Friday, February 7, 2014

AGENT Orange

“Agent Orange” was the code name used for a powerful herbicide employed by the U.S. military during the VIETNAM War. The name derives from an orange band painted around metal drums that contained the product. Although initially developed in the 1940s, it was not seriously tested for application in tropical climates until the early 1960s. By 1971, when its use was discontinued, an estimated 20 million gallons of Agent Orange were sprayed in Vietnam, either by hand or (more commonly) in mass drops from aircraft. (The motto of one airborne chemical unit: “Only You Can
Prevent Forests.”)
Agent Orange Victim
Agent Orange was a 50–50 mix of two chemicals, commonly known as 2,4–D and 2,4,5–T. The combined product was mixed with kerosene or diesel fuel before dispersal in widespread      “deforestation” campaigns. A variant form (dubbed “Orange II” or “Super Orange”), used in Vietnam during 1968–69, combined chemicals 2,4–D and 2,4,5–T. Early health concerns surrounding Agent Orange focused on contamination of the product with TCDD, a form of dioxin related to the  dibenzofurans and pcb’s. Some dioxins occur in nature and may be harmless, but TCDD has produced a wide variety of diseases in lab testing on animals, including several ailments fatal to
humans.

Beginning in the late 1960s, Vietnamese natives complained that Agent Orange and other military
defoliants were killing livestock and producing birth deformities in humans. The Pentagon ignored those claims and likewise struck a pose of denial in the postwar years when U.S. veterans displayed abnormally high rates of cancer and other diseases linked to TCDD exposure. Finally, on January 23, 2003, the Veteran Affairs Department acknowledged a link between Agent Orange and chronic lymphocytic leukemia (CLL), granting an extension of government benefits to veterans suffering from that disease.

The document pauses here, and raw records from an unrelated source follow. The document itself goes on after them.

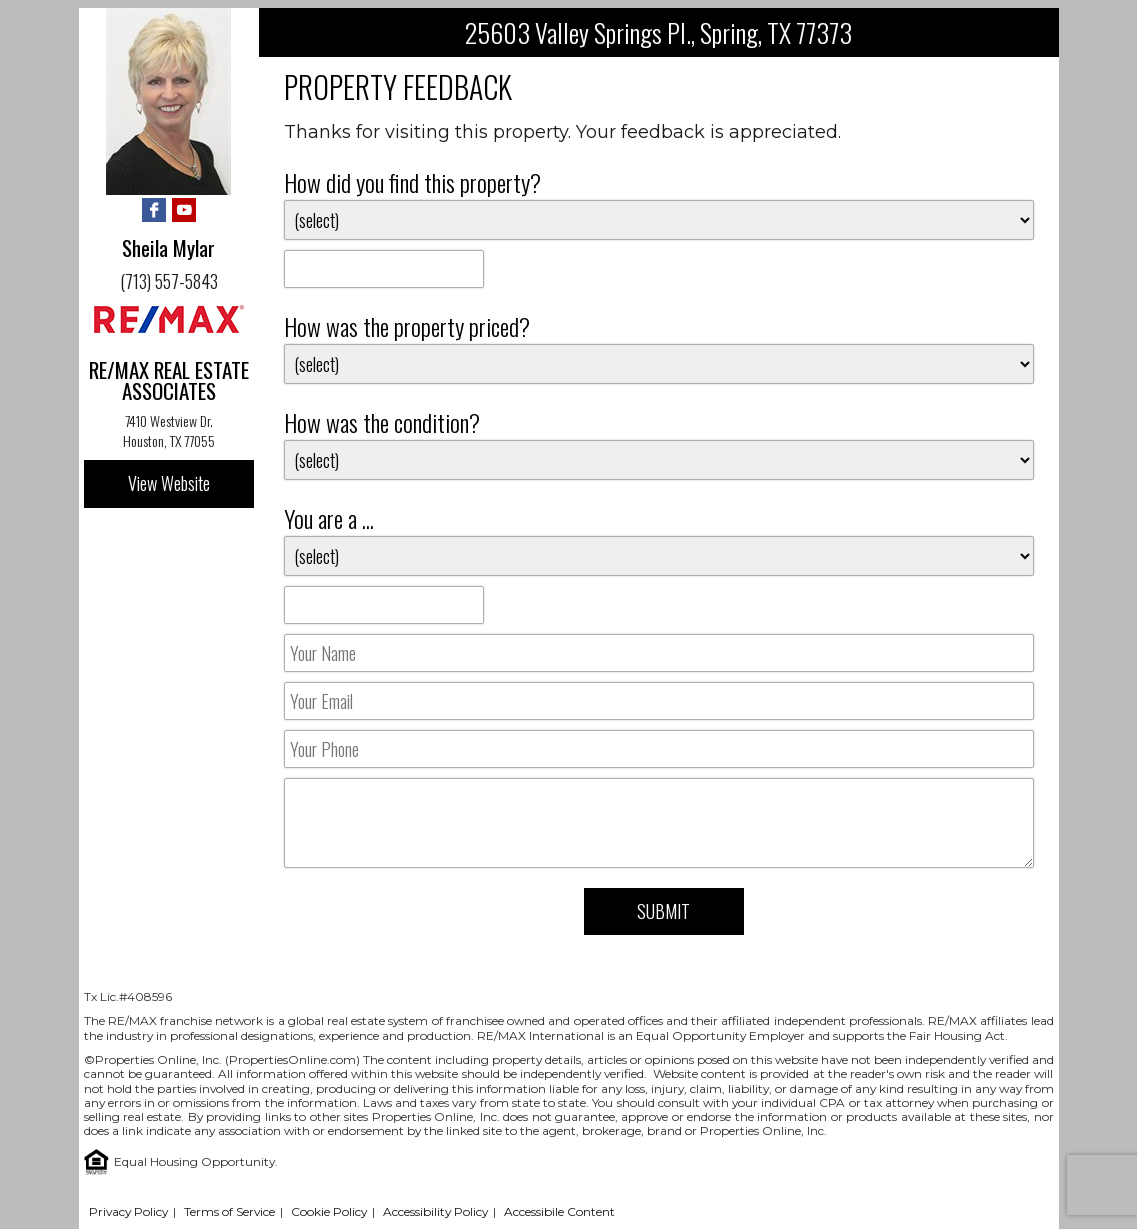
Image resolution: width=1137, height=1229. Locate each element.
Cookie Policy (329, 1211)
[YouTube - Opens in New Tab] (184, 211)
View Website (169, 483)
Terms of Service (229, 1211)
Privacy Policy (128, 1211)
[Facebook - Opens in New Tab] (154, 211)
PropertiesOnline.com (292, 1059)
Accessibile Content (559, 1211)
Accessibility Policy (435, 1211)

Speaking for the government, Secretary Anthony Principi said, “It’s sad that we have to presume service connection, because we know that [veterans] have cancer that may have been caused by their battlefield service. But it’s the right thing to do.” And while the “right thing” came too late for veterans who died of CLL and similar diseases prior to 2003, Veterans Affairs (VA) doctors announced their expectation of finding 500 new CLL cases per year among Vietnam vets.
Agent Orange effect

At the time of the VA’s belated announcement, 10,000 Vietnam survivors were under treatment for
illness related to Agent Orange, Super Orange, or the 13 other defoliants widely used during the Asian war. The other compounds, all used between 1962 and 1964, included: “Blue” (cacodylic acid), Bromacil, Dalapon, Dinoxol (mixing 2,4–D and 2,4,5–T), Diquat, Diuron, “Green” (2,4,5–T), Monuron, “Pink” (2,4,5–T), “Purple” (2,4–D and 2,4,5–T), Tandex, Trinoxol (2,4,5–T), and “White” (a formulation of Picloram and 2,4–D).